Bola Besi Transmigrasi
Menurut saya, bagian paling menarik dari museum ini adalah sebuah bola besi yang diameternya hampir dua meter. Benda dengan berat sekitar 5 ton ini dalamnya berupa ruang kosong. Bola besi dipakai untuk membuka hutan. Dulu sekitar tahun 50-an hingga 60-an, alat tersebut digunakan untuk membuka lahan transmigrasi di Lampung Timur dan Tengah. Setelah hutan dibabat, sisa-sisa kayunya disuntik perontok kayu supaya lebih mudah hancur.  Bola ini diisi dengan air dan ditarik oleh dua traktor untuk menggilas tunggul-tunggul kayu. Biasanya sebuah lahan diratakan oleh beberapa bola besi. Supaya tidak bertabrakan, ada seseorang yang memberi aba-aba ke mana bola harus menggelinding dengan sandi morse dari atas bukit atau tempat tinggi.

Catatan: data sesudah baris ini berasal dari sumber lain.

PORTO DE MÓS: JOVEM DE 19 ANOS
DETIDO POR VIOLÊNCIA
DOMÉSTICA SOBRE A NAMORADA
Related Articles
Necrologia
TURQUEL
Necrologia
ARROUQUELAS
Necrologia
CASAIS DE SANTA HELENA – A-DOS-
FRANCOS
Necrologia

Kami sempat ngobrol juga tentang Pulau Sumatra yang dikenal dengan nama Negeri Swarnadipa. Juga tentang orang-orang Melayu di Sumatera yang cenderung menyukai perhiasan dari emas. Kata Pak Budi, emas dikenal di Indonesia sejak jaman Hindhu Buddha. Masyarakat tempo dulu menggunakan logam untuk menunjukkan status sosial mereka. Emas merupakan simbol keluarga raja dan kaum brahmana. Sejak dulu beberapa daerah di Sumatra sudah menjadi penghasil emas.

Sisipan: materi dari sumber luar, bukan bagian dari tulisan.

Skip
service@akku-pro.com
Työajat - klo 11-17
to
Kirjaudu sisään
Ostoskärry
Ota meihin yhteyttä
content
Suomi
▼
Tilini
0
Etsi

Sebenarnya, saya ingin ngobrol lebih lanjut. Saya masih ingin bertanya tentang perdagangan kopi di Lampung dan bagaimana cara sejarah direkonstruksi. Sayangnya, hari sudah terlalu siang dan saya kelaparan.  Saya dan Angger kemudian mencari makan. Kami penasaran dengan sambal Seruit. Sejak hari pertama di Lampung, saya bertanya ke beberapa orang tentang makanan khas Lampung. Kebanyakan menjawab tidak tahu. Sampai sopir mobil rental kami bercerita tentang sambal seruit. Jadi ingin mencicipi makanan yang katanya seperti makanan kucing.

Sambal Seruit khas Lampung
Saya bertanya kepada beberapa teman di mana bisa mendapat sambal seruit. Hasilnya nihil. Sampai seorang teman Angger yang kebetulan kami temui di jalan menunjukkan Warung Bebek Gila Debora. Sebenarnya, rumah makan tadi menunya masakan serba bebek. Di daftar menunya tertulis kalau seruit harus dipesan sehari sebelumnya :( Kami mendapatkannya saat itu juga dengan harga dua kali lipat. Harga seporsinya jadi 150 ribu rupiah.

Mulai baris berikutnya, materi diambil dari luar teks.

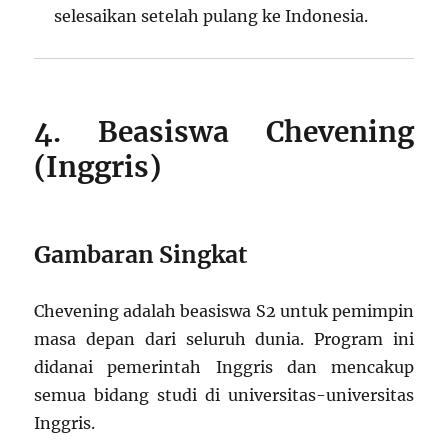
selesaikan setelah pulang ke Indonesia.
4. Beasiswa Chevening
(Inggris)
Gambaran Singkat
Chevening adalah beasiswa S2 untuk pemimpin
masa depan dari seluruh dunia. Program ini
didanai pemerintah Inggris dan mencakup
semua bidang studi di universitas-universitas
Inggris.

Setelah menunggu lama, datanglah ikan patin bakar. Dalam nampan, selain seekor patin ada pelengkap sambal yang menurut saya beraneka ragam. Ada sambal terasi dan tomat, mangga matang, mentimun, terong bakar. Itu masih normal, tapi dicampur dengan mangga matang dan tempoyak? Itu durian yang disimpan berhari-hari hingga beralkohol. Semua makanan ini diremas-remas menjadi satu. Rasanya enak meski bentuknya terlihat tidak menarik. Lebih baik tidak saya sebut di sini :)

Sambal seruit juga dilengkapi dengan sekeranjang lalapan. Mulai dari terong, selada, mentimun, jengkol, daun kemangi sampai daun-daunan yang saya tidak tahu apa namanya. Saya memasukkan menu ini ke makanan yang ingin saya nikmati lagi kalau nanti kembali ke Lampung.